Flint Mayor: Governor "lucky" he can drink filtered Flint water
Flint Mayor Karen Weaver is “not impressed” by Governor Snyder’s pledge to drink only Flint water for the next 30 days.
The governor made the pledge to drink filtered Flint water yesterday.
“I’m going to start drinking that tonight and do that for the next 30 days … when I’m at work and at home,” Snyder told reporters on Monday. The governor says he wants to be a “role model” to show filtered Flint tap water is safe to drink.
“Lucky for him that he can drink filtered water,” Mayor Weaver told reporters today, “because we’ve been dealing with this for two years. And we were drinking it when it wasn’t filtered.”
Weaver suggests the governor can do more than just drink water taken from a faucet in Flint.
“He needs to come and stay here for 30 days and live with us,” says Weaver, “and see what it is like to have to use bottled or filtered water when you want to cook and when you want to drink and when you want to brush your teeth.”

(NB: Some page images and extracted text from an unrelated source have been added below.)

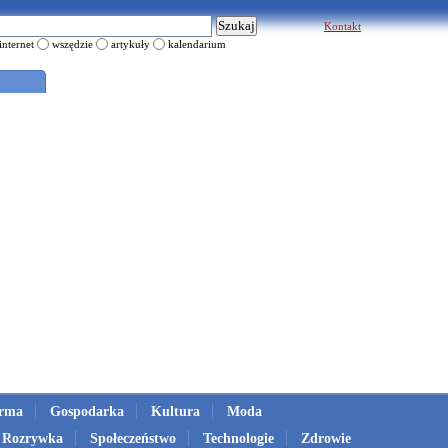
Kontakt
internet
wszędzie
artykuły
kalendarium
irma
Gospodarka
Kultura
Moda
Rozrywka
Społeczeństwo
Technologie
Zdrowie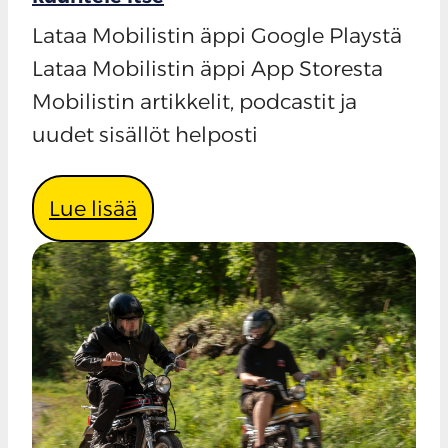
Lataa Mobilistin äppi Google Playstä
Lataa Mobilistin äppi App Storesta
Mobilistin artikkelit, podcastit ja
uudet sisällöt helposti
Lue lisää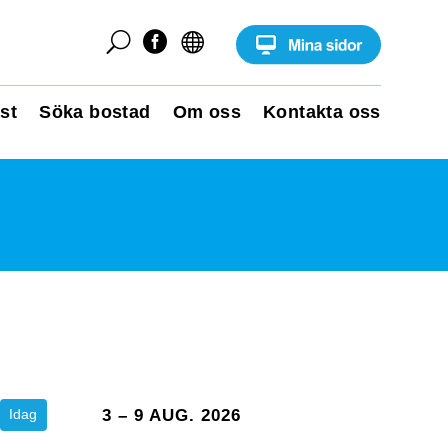
U


st
Söka bostad
Om oss
Kontakta oss
Idag
3 – 9 AUG. 2026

The governor’s office issued a statement insisting filtered Flint tap water is safe to drink:
“A team of water quality experts from the DEQ, the EPA and Virginia Tech have all agreed the data proves it is safe to use filtered water as a primary source of drinking water. The test results they reviewed indicate that filters are extremely effective in removing lead from water, even at very high levels.”
Next month, local, state and federal officials are urging Flint residents to take part in a two-week effort to flush their pipes. Water customers are being asked to run their faucets for five minutes a day. The idea is to flush out lead particles, and help biofilm in the pipes to reform.
The state is picking up the tab for the extra water use.
But beyond holding news conferences to encourage Flint residents to start flushing their pipes daily starting May 1, it’s unclear if there will be a more detailed ground campaign to get the message out door to door in all parts of the city.